Вацлав женат! Она девица! Она для него уже ничто и нет даже надежды отомстить человеку, который смел ее отвергнуть. В заблуждении, она все еще надеялась, в голове у нее было тысяча идей; а принужденная ждать и высматривать, она сильнее воспламенялась желанием поставить на своем. С потерею Фарурея план привлечь двоюродного братца, возбуждая в нем ревность, рушился окончательно; но нельзя разве было найти кого-нибудь другого? Вацлав не мог разве охладеть к Фране? Даже развестись с ней для Цеси?.. Тут была тысяча средств. Следовало только опять сблизиться с ним. С возвращением Сильвана Дендерово стало еще печальнее; так как молодой граф заранее дал знать Вацлаву, чтобы до выздоровления жены он не приезжал, то Вацлав с Франей не спешили с визитом: им так хорошо было в Пальнике. Бжозовская даже, за неимением кладовой, кур, мотовил и своего хозяйства, нашла себе занятия. Она и прежде уже любила несколько лечить своих деревенских знакомых, а теперь стала совершенным врачом. По ее понятиям, ничем нельзя было страдать, кроме желудка; в нем отыскивала она зародыш каждой болезни и более всего старалась о хорошем положении этого хозяина. Она кормила, поила, окуривала, мазала, и так ей было при этом хорошо, что она наконец позволила себе усомниться, нужны ли врачи на свете?
— Только деньги тянут, — говорила она, набираясь с каждым разом большей смелости, — а столько же понимают в этом деле, сколько коза в перце! Лишь бы желудок был здоров — вот основание! Ей-ей, все пустяки! Стакан мяты или ромашки. Сочинили невесть какие болезни и названия! Чистые бредни, только людей морочат! Пропишет там какого-нибудь дувельдреку, так сделает болезнь, хоть бы ее и не было! Как начнут пичкать этими калумелями, этими мамониаками, разумеется, убавят человеку здоровья. Святая вещь — ромашка и липовый цвет. Отчего мужики здоровы? Потому что не знают ни этих лекарств, ни докторов! Ой, задала бы я им, задала!

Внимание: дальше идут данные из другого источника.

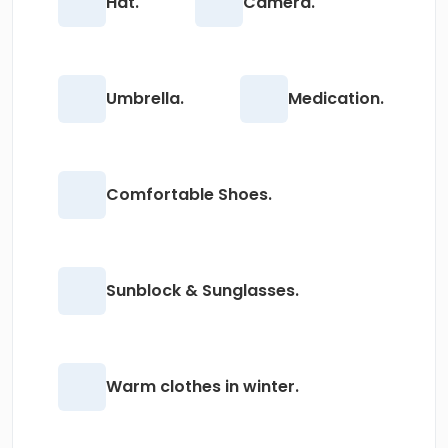
Hat.
Camera.
Umbrella.
Medication.
Comfortable Shoes.
Sunblock & Sunglasses.
Warm clothes in winter.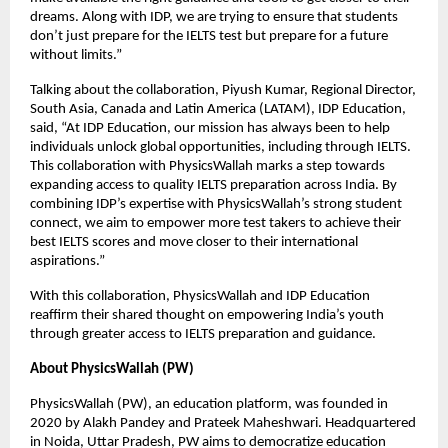
dreams. Along with IDP, we are trying to ensure that students
don’t just prepare for the IELTS test but prepare for a future
without limits.”
Talking about the collaboration, Piyush Kumar, Regional Director,
South Asia, Canada and Latin America (LATAM), IDP Education,
said, “At IDP Education, our mission has always been to help
individuals unlock global opportunities, including through IELTS.
This collaboration with PhysicsWallah marks a step towards
expanding access to quality IELTS preparation across India. By
combining IDP’s expertise with PhysicsWallah’s strong student
connect, we aim to empower more test takers to achieve their
best IELTS scores and move closer to their international
aspirations.”
With this collaboration, PhysicsWallah and IDP Education
reaffirm their shared thought on empowering India’s youth
through greater access to IELTS preparation and guidance.
About PhysicsWallah (PW)
PhysicsWallah (PW), an education platform, was founded in
2020 by Alakh Pandey and Prateek Maheshwari. Headquartered
in Noida, Uttar Pradesh, PW aims to democratize education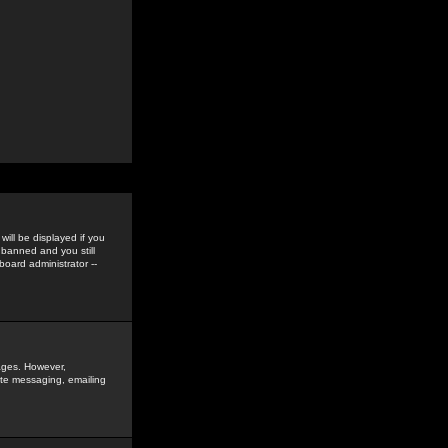
ill be displayed if you
 banned and you still
oard administrator --
sages. However,
vate messaging, emailing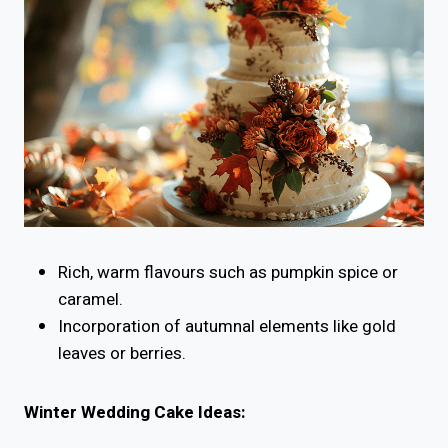
Rich, warm flavours such as pumpkin spice or
caramel.
Incorporation of autumnal elements like gold
leaves or berries.
Winter Wedding Cake Ideas: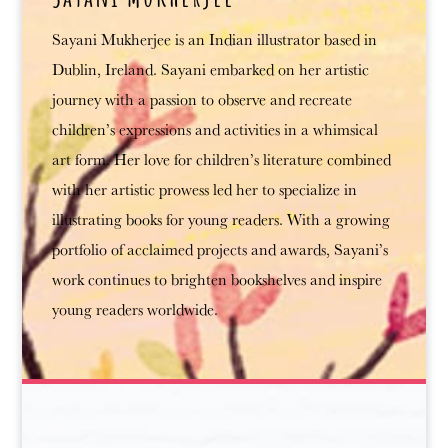
Sayani Mukherjee is an Indian illustrator based in
Dublin, Ireland. Sayani embarked on her artistic
journey with a passion to observe and recreate
children’s expressions and activities in a whimsical
art form. Her love for children’s literature combined
with her artistic prowess led her to specialize in
illustrating books for young readers. With a growing
portfolio of acclaimed projects and awards, Sayani’s
work continues to brighten bookshelves and inspire
young readers worldwide.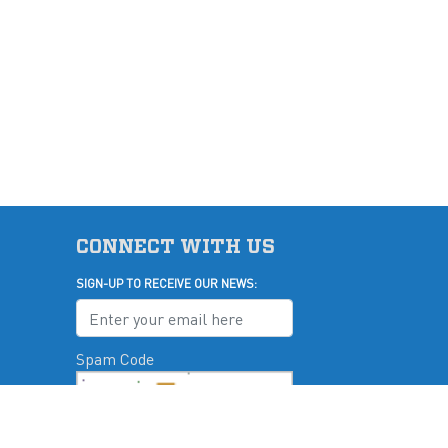
CONNECT WITH US
SIGN-UP TO RECEIVE OUR NEWS:
Spam Code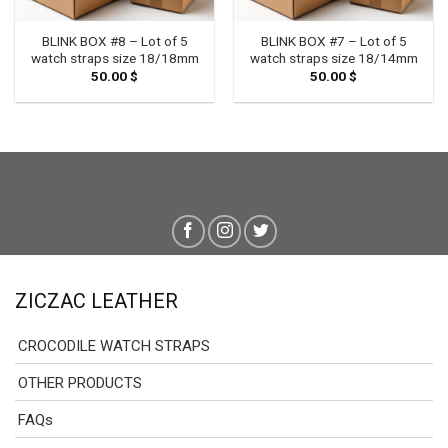
BLINK BOX #8 – Lot of 5
BLINK BOX #7 – Lot of 5
watch straps size 18/18mm
watch straps size 18/14mm
50.00
$
50.00
$
ZICZAC LEATHER
CROCODILE WATCH STRAPS
OTHER PRODUCTS
FAQs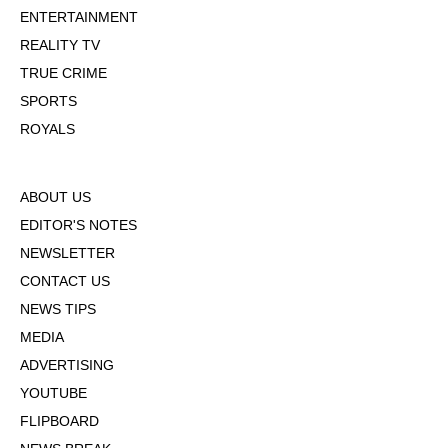
ENTERTAINMENT
REALITY TV
TRUE CRIME
SPORTS
ROYALS
ABOUT US
EDITOR'S NOTES
NEWSLETTER
CONTACT US
NEWS TIPS
MEDIA
ADVERTISING
YOUTUBE
FLIPBOARD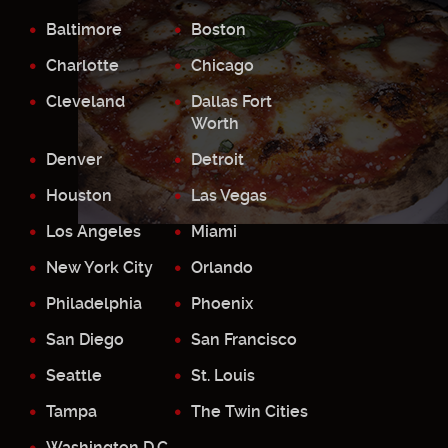
Baltimore
Boston
Charlotte
Chicago
Cleveland
Dallas Fort
Worth
Denver
Detroit
Houston
Las Vegas
Los Angeles
Miami
New York City
Orlando
Philadelphia
Phoenix
San Diego
San Francisco
Seattle
St. Louis
Tampa
The Twin Cities
Washington D.C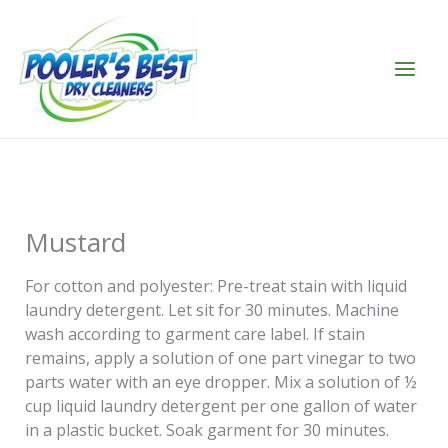
Skip
to
content
Mustard
For cotton and polyester: Pre-treat stain with liquid
laundry detergent. Let sit for 30 minutes. Machine
wash according to garment care label. If stain
remains, apply a solution of one part vinegar to two
parts water with an eye dropper. Mix a solution of ½
cup liquid laundry detergent per one gallon of water
in a plastic bucket. Soak garment for 30 minutes.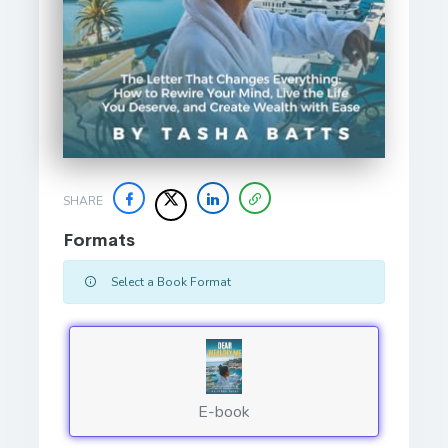
SHARE
Formats
Select a Book Format
E-book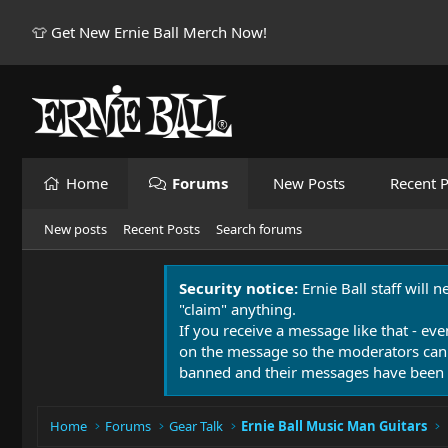
👕 Get New Ernie Ball Merch Now!
Home
Forums
New Posts
Recent P
New posts
Recent Posts
Search forums
Security notice:
Ernie Ball staff will 
"claim" anything.
If you receive a message like that - eve
on the message so the moderators can
banned and their messages have been 
Home
Forums
Gear Talk
Ernie Ball Music Man Guitars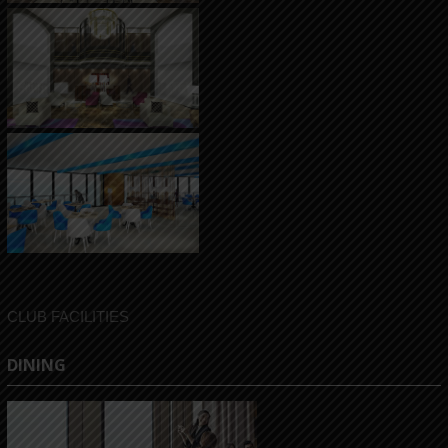
CLUB FACILITIES
DINING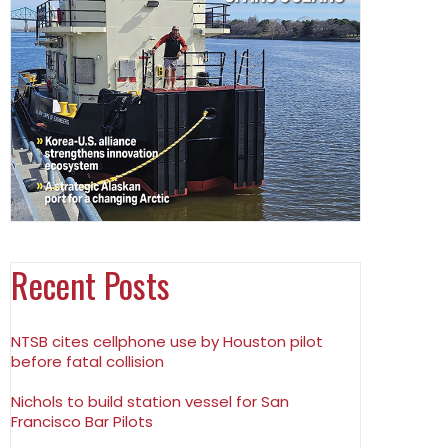
Recent Posts
NTSB cites cellphone use by Houston pilot
before fatal collision
Nichols to build station vessel for San
Francisco Bar Pilots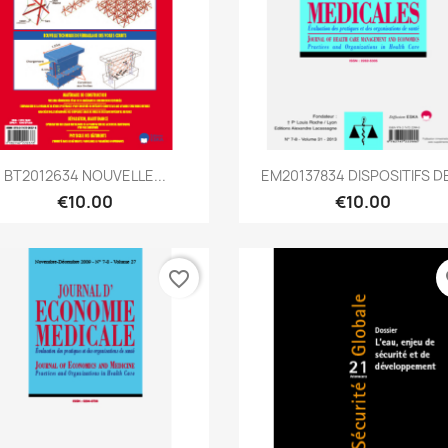
Quick view
Quick view


BT2012634 NOUVELLE...
EM20137834 DISPOSITIFS DE
€10.00
€10.00
favorite_border
fa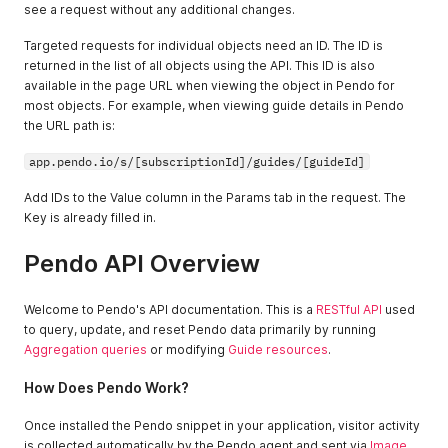
see a request without any additional changes.
Targeted requests for individual objects need an ID. The ID is
returned in the list of all objects using the API. This ID is also
available in the page URL when viewing the object in Pendo for
most objects. For example, when viewing guide details in Pendo
the URL path is:
app.pendo.io/s/[subscriptionId]/guides/[guideId]
Add IDs to the Value column in the Params tab in the request. The
Key is already filled in.
Pendo API Overview
Welcome to Pendo's API documentation. This is a
RESTful API
used
to query, update, and reset Pendo data primarily by running
Aggregation queries
or modifying
Guide resources
.
How Does Pendo Work?
Once installed the Pendo snippet in your application, visitor activity
is collected automatically by the Pendo agent and sent via
Image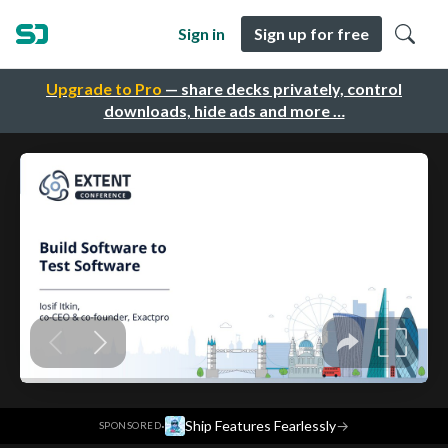
Sign in
Sign up for free
Upgrade to Pro
— share decks privately, control
downloads, hide ads and more …
·
Ship Features Fearlessly
→
SPONSORED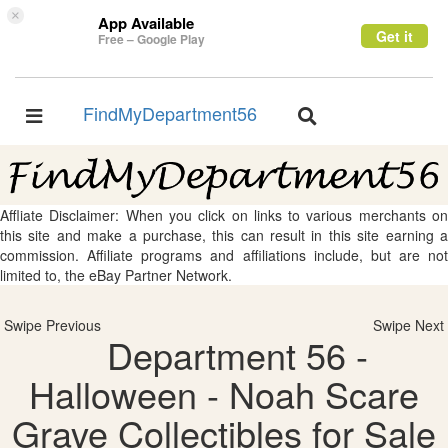
×
App Available
Get it
Free – Google Play
FindMyDepartment56
Toggle
Toggle
navigation
navigation
Affliate Disclaimer: When you click on links to various merchants on
this site and make a purchase, this can result in this site earning a
commission. Affiliate programs and affiliations include, but are not
limited to, the eBay Partner Network.
Swipe Previous
Swipe Next
Department 56 -
Halloween - Noah Scare
Grave Collectibles for Sale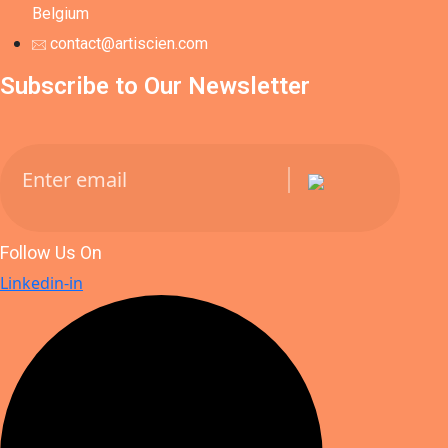
Belgium
contact@artiscien.com
Subscribe to Our Newsletter
Follow Us On
Linkedin-in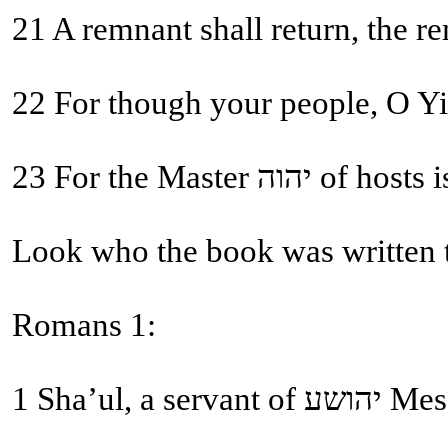
21 A remnant shall return, the r
22 For though your people, O Yis
23 For the Ma
Look who the book was written 
Romans 1:
1 Sha’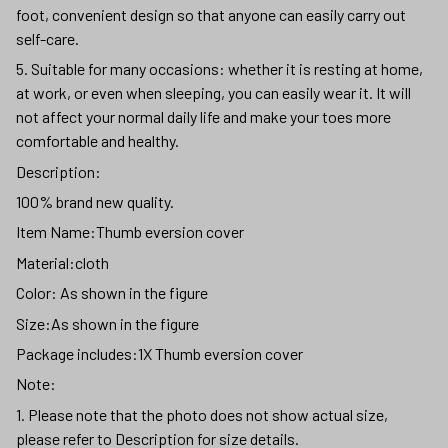
foot, convenient design so that anyone can easily carry out
self-care.
5. Suitable for many occasions: whether it is resting at home,
at work, or even when sleeping, you can easily wear it. It will
not affect your normal daily life and make your toes more
comfortable and healthy.
Description:
100% brand new quality.
Item Name:Thumb eversion cover
Material:cloth
Color: As shown in the figure
Size:As shown in the figure
Package includes:1X Thumb eversion cover
Note:
1. Please note that the photo does not show actual size,
please refer to Description for size details.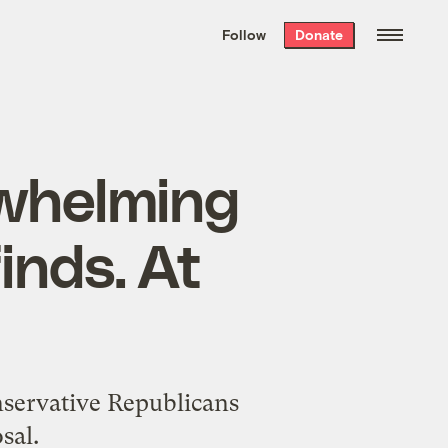
We hand-package
the week’s best
Follow
Donate
Grist stories
. Delivered free every
Saturday morning.
whelming
finds. At
nservative Republicans
sal.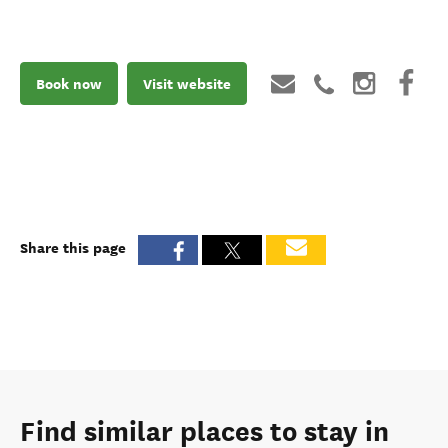
Book now
Visit website
Share this page
Find similar places to stay in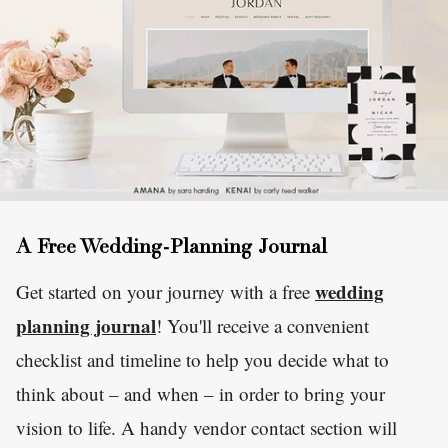
A Free Wedding-Planning Journal
wedding
Get started on your journey with a free
planning journal
! You'll receive a convenient
checklist and timeline to help you decide what to
think about – and when – in order to bring your
vision to life. A handy vendor contact section will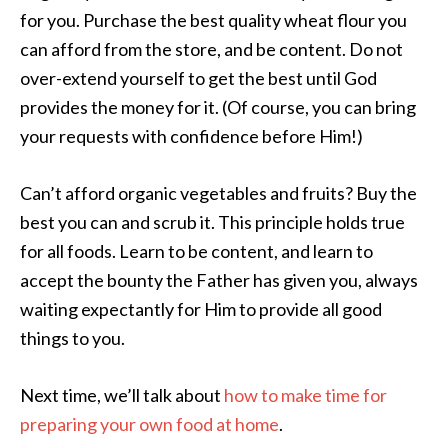
for you. Purchase the best quality wheat flour you
can afford from the store, and be content. Do not
over-extend yourself to get the best until God
provides the money for it. (Of course, you can bring
your requests with confidence before Him!)
Can’t afford organic vegetables and fruits? Buy the
best you can and scrub it. This principle holds true
for all foods. Learn to be content, and learn to
accept the bounty the Father has given you, always
waiting expectantly for Him to provide all good
things to you.
Next time, we’ll talk about
how to make time for
preparing your own food at home
.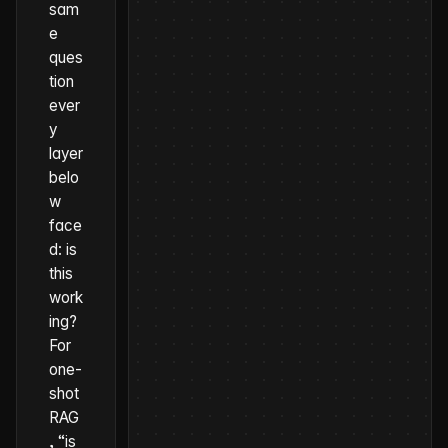
sam
e
ques
tion
ever
y
layer
belo
w
face
d:
is
this
work
ing?
For
one-
shot
RAG
, “is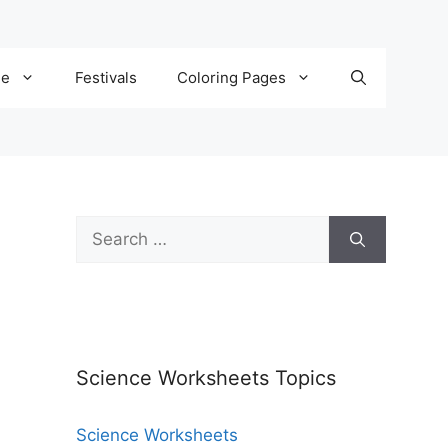
de
Festivals
Coloring Pages
Science Worksheets Topics
Science Worksheets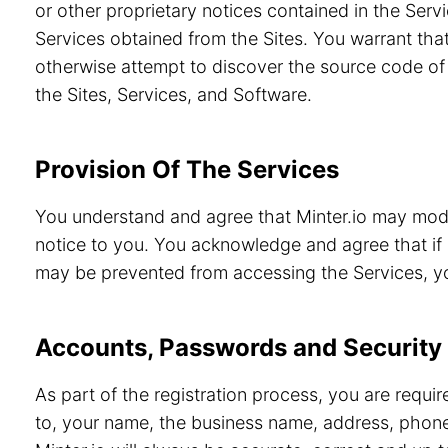
or other proprietary notices contained in the Servi
Services obtained from the Sites. You warrant that
otherwise attempt to discover the source code of 
the Sites, Services, and Software.
Provision Of The Services
You understand and agree that Minter.io may modif
notice to you. You acknowledge and agree that if 
may be prevented from accessing the Services, you
Accounts, Passwords and Security
As part of the registration process, you are requi
to, your name, the business name, address, phone 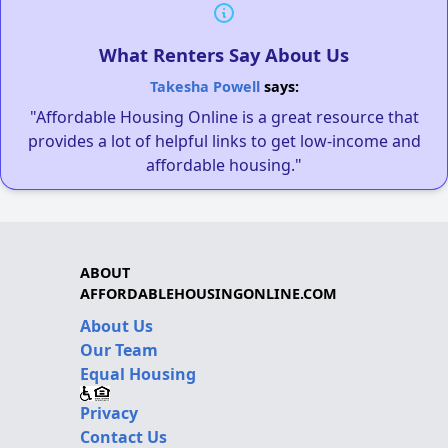
What Renters Say About Us
Takesha Powell
says:
"Affordable Housing Online is a great resource that
provides a lot of helpful links to get low-income and
affordable housing."
ABOUT
AFFORDABLEHOUSINGONLINE.COM
About Us
Our Team
Equal Housing
Privacy
Contact Us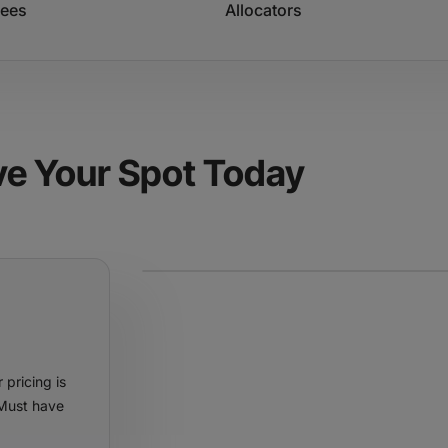
dees
Allocators
ve Your Spot Today
 pricing is
 Must have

Создав себе, таким образом, новую стихию деятельности, Бжозовская искала в ней занятия и перестала скучать, по временам только ворча на Франю и Вацлава, если только видела их не печальными, а более молчаливыми.
— Благодарили бы Господа Бога, — говорила она, — коли вам хорошо; и чего вам недостает? Разве птичьего молока! Разве звездочки с неба или изразца из печи захотелось? Ешь, пей, да кушак распускай! Бросьте вы эту глупую тоску!
Дни проходили в Пальнике однообразно, но счастливо. Счастье должно быть однообразно; оно не понимает, не ищет, не хочет перемены и прячется от нее, как от врага. Не раз малейшее обстоятельство, угрожавшее отнять у них несколько минут, пугало Франю и Вацлава; неудивительно, что их обеспокоил подъехавший к крыльцу экипаж из Дендерова. Это была Цеся, которую привели наконец в Пальник любопытство, раздражение и, может быть, иное какое-нибудь чувство, затаенное в глубине сердца. Вид этого совершенно пересозданного домика, свежего, красивого, изящного, возбудил в ней чувство ревности.